With enough effort, a hacker could crack almost any person’s account. Does that make it unreasonable for a person to trust, nonetheless, that her stored information isn’t totally exposed?
If a person’s data becomes corrupted, an admin might have to access her account to restore it. Should we allow such rare occurrences to control our daily expectations?
Law enforcement officers may currently be able to obtain this information with relative ease, but isn’t that a circular argument for denying this information Fourth Amendment protection?
While the answers to these questions seem to me to be rather obvious, I don’t think they persuaded the more tech savvy commenters. Many seemed to view the problem in terms of absolutes, and that is hardly surprising. To the computer helpdesk employee who cringes every time she sees the infamous username/password post-it note defiantly stuck straight to the front of that monitor–or to the sysadmin constantly plugging security holes in our swiss cheese software–or to the kid down the street earning his chops on his neighbor’s unsecured wireless network, anything and everything you put on the Internet is accessible. If you want to keep it private, keep it offline.

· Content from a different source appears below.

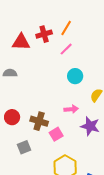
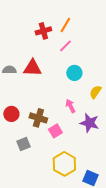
red triangle: (21, 42) -> (32, 68), moved
pink arrow: (71, 109) -> (70, 106), turned -112

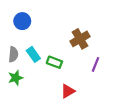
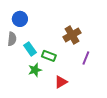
gray semicircle: (13, 54) -> (12, 39), moved
green star: (16, 78) -> (35, 70), moved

Others, though not necessarily the author of the article, have an equally rigid but slightly more optimistic view of privacy in the cloud. They view technology as Homer Simpson does beer: the cause of –and solution to–all of life’s problems. Armed with a silver bullet, they would righteously enforce a policy of absolute exclusion. To these stalwart defenders, encryption will be the panacea of privacy. I, for one, consider it a sword of Damocles.
The notion that anything short of infallible security measures fails to give rise to a reasonable expectation of privacy would render that right a paragon of impeccability beyond reach in the Information Age. We must affirm that, even in the face of uncertainty, we are reasonable in believing that privacy can be maintained in an era of unprecedented vulnerability. Because a policy that demands abstention from modernity as the price of security is one that none of us can afford.
</soapbox>
The crux of your writing while sounding agreeable initially, did not sit well with me after some time. Somewhere within the paragraphs you managed to make me a believer but only for a while. I still have a problem with your leaps in assumptions and you would do well to fill in those gaps. If you can accomplish that, I would certainly be impressed.